:: Exercise description ::
Each line below from the one containing "Answer in <instances>...</instances>. Mask each" through the one containing "Segment every instance" is to be given again exactly, and no line outside that span.

:: Available data ::
┌────────

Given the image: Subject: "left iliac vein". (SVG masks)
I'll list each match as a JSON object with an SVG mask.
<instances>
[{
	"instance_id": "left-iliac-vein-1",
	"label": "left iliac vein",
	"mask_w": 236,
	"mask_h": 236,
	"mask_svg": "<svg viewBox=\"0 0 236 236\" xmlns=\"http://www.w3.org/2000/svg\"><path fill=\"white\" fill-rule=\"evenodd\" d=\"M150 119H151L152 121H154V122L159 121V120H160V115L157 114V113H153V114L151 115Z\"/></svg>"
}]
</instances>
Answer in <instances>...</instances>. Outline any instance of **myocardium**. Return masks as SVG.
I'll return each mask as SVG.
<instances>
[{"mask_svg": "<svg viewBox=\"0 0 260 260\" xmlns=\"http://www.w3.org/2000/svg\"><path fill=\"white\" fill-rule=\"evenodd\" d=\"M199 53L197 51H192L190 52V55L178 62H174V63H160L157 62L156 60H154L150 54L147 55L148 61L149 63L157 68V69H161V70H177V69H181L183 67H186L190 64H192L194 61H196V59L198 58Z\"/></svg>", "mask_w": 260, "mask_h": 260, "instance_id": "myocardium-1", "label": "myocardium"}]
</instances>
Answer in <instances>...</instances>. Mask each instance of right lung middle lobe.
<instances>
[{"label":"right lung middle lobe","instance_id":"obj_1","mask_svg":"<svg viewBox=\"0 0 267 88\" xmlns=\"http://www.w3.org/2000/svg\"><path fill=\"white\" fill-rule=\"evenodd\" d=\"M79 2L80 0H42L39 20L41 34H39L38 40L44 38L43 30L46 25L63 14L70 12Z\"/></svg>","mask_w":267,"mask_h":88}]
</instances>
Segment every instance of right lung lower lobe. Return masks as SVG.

└────────
┌────────

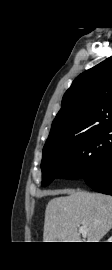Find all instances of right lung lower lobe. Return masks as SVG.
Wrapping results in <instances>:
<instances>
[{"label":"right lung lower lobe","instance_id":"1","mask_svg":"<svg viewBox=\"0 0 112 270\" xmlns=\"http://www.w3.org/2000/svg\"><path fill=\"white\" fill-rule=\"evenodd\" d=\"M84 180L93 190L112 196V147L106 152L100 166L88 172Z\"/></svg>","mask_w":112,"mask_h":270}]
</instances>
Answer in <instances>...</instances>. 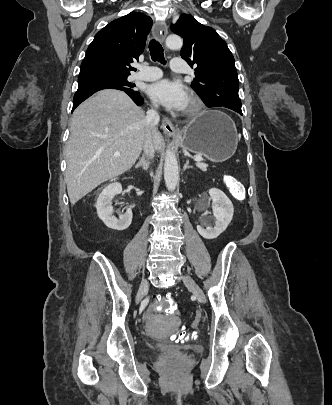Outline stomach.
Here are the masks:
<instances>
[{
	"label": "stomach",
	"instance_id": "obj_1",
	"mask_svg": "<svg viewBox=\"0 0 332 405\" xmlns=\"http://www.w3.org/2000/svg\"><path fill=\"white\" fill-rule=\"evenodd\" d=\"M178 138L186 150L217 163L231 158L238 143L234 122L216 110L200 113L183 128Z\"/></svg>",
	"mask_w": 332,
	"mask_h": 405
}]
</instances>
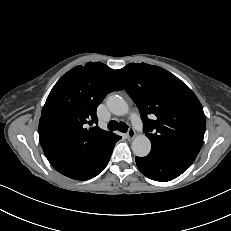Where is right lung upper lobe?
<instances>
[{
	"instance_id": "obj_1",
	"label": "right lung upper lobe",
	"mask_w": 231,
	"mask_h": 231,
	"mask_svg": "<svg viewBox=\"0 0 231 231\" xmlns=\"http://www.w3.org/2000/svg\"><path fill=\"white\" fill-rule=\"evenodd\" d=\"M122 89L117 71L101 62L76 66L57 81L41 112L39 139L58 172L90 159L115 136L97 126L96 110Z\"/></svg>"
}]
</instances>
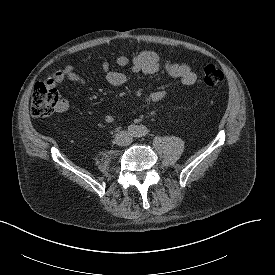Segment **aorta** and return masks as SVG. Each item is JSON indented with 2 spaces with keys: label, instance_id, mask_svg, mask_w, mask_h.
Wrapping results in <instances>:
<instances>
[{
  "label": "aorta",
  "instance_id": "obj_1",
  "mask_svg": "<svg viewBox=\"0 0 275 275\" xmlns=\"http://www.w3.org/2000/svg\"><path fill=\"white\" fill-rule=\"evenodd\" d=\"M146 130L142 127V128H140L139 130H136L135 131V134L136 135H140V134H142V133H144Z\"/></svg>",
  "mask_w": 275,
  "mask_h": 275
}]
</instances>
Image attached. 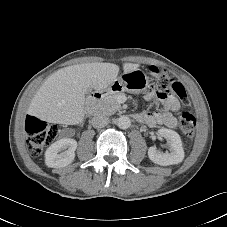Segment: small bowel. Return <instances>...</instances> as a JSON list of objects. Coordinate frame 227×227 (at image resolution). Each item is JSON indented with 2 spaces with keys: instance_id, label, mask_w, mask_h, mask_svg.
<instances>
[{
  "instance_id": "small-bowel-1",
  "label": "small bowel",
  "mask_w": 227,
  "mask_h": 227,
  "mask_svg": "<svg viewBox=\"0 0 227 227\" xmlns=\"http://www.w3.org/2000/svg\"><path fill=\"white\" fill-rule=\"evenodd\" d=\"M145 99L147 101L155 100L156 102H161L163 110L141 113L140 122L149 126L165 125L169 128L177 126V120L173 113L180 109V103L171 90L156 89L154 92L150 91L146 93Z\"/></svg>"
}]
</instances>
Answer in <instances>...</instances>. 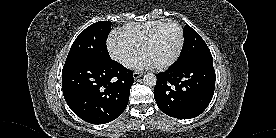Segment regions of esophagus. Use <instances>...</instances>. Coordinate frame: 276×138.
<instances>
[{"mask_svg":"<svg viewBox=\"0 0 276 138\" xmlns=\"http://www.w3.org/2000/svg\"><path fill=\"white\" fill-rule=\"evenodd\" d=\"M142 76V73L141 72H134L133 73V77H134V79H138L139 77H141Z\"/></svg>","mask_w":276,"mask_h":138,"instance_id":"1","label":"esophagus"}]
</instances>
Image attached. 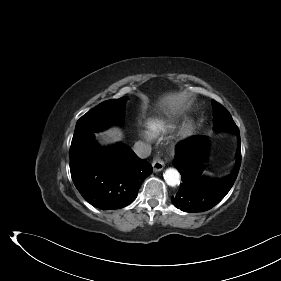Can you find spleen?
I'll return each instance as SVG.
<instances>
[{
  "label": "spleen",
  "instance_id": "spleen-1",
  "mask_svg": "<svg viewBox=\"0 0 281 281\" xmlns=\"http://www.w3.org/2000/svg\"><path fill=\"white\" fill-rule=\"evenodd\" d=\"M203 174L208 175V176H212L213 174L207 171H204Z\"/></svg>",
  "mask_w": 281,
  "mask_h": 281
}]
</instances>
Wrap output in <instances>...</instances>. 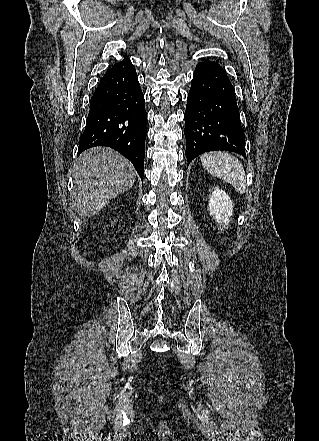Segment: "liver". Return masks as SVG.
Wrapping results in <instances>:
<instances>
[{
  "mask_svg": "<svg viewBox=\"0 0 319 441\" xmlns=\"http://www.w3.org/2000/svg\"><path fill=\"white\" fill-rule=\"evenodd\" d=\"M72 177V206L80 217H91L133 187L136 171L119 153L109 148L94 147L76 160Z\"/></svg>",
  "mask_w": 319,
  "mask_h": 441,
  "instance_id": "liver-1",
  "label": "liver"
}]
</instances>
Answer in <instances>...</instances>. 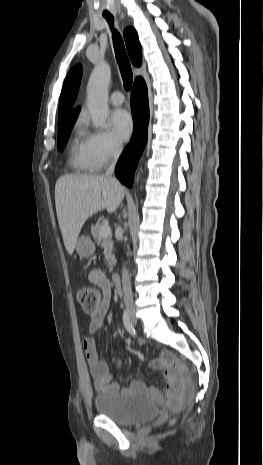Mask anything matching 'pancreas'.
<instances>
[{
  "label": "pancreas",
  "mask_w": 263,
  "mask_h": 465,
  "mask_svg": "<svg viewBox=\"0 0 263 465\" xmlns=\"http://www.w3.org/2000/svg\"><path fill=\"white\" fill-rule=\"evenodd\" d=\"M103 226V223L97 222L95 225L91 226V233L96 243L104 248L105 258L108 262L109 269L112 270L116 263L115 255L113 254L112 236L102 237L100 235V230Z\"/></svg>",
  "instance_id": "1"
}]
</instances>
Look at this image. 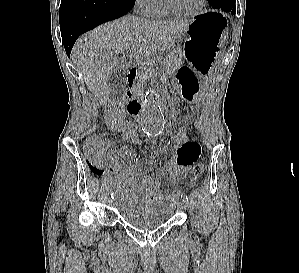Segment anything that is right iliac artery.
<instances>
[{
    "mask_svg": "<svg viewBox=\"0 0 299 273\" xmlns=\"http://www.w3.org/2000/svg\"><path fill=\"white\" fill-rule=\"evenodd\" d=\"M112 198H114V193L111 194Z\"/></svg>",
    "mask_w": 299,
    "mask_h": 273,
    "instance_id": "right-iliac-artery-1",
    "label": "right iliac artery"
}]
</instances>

└────────

:: Your solution ::
Answer in <instances>...</instances>. Mask each instance of right lung middle lobe.
<instances>
[{"label":"right lung middle lobe","instance_id":"obj_1","mask_svg":"<svg viewBox=\"0 0 267 88\" xmlns=\"http://www.w3.org/2000/svg\"><path fill=\"white\" fill-rule=\"evenodd\" d=\"M79 2L80 0H42L39 20L41 34H39L38 40L44 38L43 30L46 25L63 14L70 12Z\"/></svg>","mask_w":267,"mask_h":88}]
</instances>
Segment every instance of right lung lower lobe. Return masks as SVG.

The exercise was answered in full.